Viele Begleit- und Folgeprobleme des Ersten Weltkrieges waren vor Ort, in den Kommunen zu lösen. An diesem höheren Aufgabendruck wuchsen Organisations- und Kommunikationsarbeit der Stadtverwaltungen. Insofern „bildete der Krieg (…) die große, glänzend bestandene Bewährungsprobe für jenes in der Hochindustrialisierung eingeübte Zusammenspiel von kommunaler Selbstverwaltung, industrieller Verstädterung und ausgreifender Urbanisierung“ (Reulecke 1992, S. 149f.).

Doch unter schwierigen politischen und ökonomischen Rahmenbedingungen der Demokratie von Weimar (Lasten des Versailler Vertrages, nachrevolutionäre Wirren, Hyperinflation, Weltwirtschaftskrise etc.) wurden die neuen wirtschaftlichen, sozialen etc. Aufgaben der Kommunen zunehmend zur Bürde. In der Endphase der Weimarer Republik habe eine „ausgesprochen städtefeindliche(n) Grundstimmung“ geherrscht. Politik sowie Bürokratie und Technokratie setzten in ihren Problemlösungskonzepten auf Zentralisierung, verstärkt durch die Notverordnungen: „Die Städte wurden zu Gunsten des nationalen Staatsapparates entmachtet; sie wurden zu bloßen ‚Gemeinden‘ innerhalb des staatlichen Ganzen.“ (Reulecke 1992, S. 153) Im Nachhinein muss also die Periode vor (!) 1914 als Hoch-Zeit „kommunaler Selbstverwaltung“ der Städte angesehen werden. Dies auch deshalb, weil urbane Lebensweise – zunächst ein attraktives, fortschrittliches Merkmal der Städte – sich nunmehr, ab den 1920er-Jahren, auf die ganze Gesellschaft ausbreitete.

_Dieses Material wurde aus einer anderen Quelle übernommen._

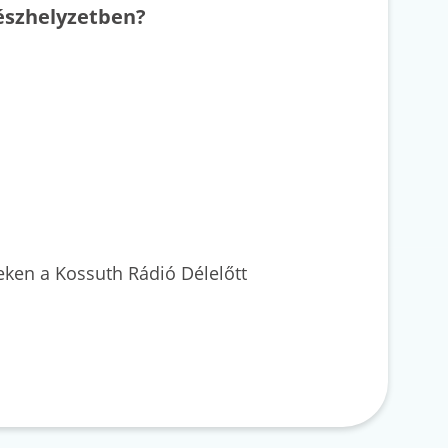
észhelyzetben?
eken a Kossuth Rádió Délelőtt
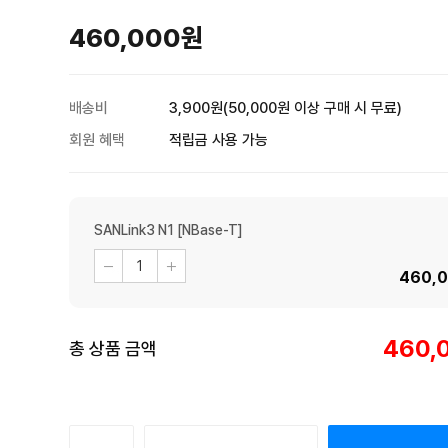
460,000
원
배송비
3,900원(50,000원 이상 구매 시 무료)
회원 혜택
적립금 사용 가능
SANLink3 N1 [NBase-T]
460,
460,
총 상품 금액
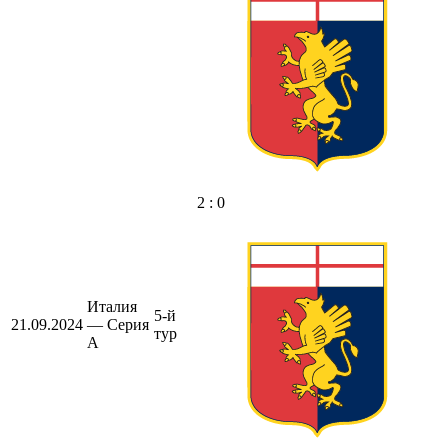
2 : 0
Италия
5-й
21.09.2024
— Серия
тур
А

Kommunale Selbstverwaltung und Parteien in der Weimarer Republik

Abb.: Zitat aus der Zeitschrift Städtetag 1928, Nr. 6, Sp. 658.

Das traditionelle Konzept kommunaler Selbstverwaltung musste allerdings nicht erst durch die Universalisierung des Urbanen oder die autoritär-zentralstaatliche Politik der 1930er-Jahre an Bedeutung verlieren, sondern schon – wenn auch aus anderen Gründen – durch den zunehmenden Einfluss politisch-sozialer Kräfte „links“ des Bürgertums und vor allem die Einführung der Demokratie als Staatsform in Deutschland 1919. Zwar wurde die „kommunale Selbstverwaltung“ im Artikel 127 der Weimarer Verfassung garantiert1, aber als Konzept entstammt es vordemokratischer Zeit. Ursprünglich bildet es einen Pol des Gegensatzes von (feudal-absolutistischer) Obrigkeit und (bürgerlicher) Gesellschaft, von (autoritärer) Staats- und (kommunaler) Gemeindeverwaltung ab. Die zunächst fortschrittliche „kommunale Selbstverwaltung“ wurde schon gegen Ende des 19. Jahrhunderts in Preußen zur politischen Fessel, da sie die wachsende Arbeiterschaft bewusst ausschloss.2

Selbstverwaltung wurde generell als unpolitische, sachliche Verwaltungsarbeit verstanden, in der Politik und Parteien keinen Platz hatten. Die Weimarer Republik war aber durch eine tiefgreifende bis radikale Politisierung gekennzeichnet.3 Allerdings ist gerade unter Weimarer Verhältnissen auch ein Ringen um eine Verbindung von kommunaler Selbstverwaltung und Parteiendemokratie festzustellen – was auch in der Diskussion über kommunale Öffentlichkeitsarbeit zum Ausdruck kam.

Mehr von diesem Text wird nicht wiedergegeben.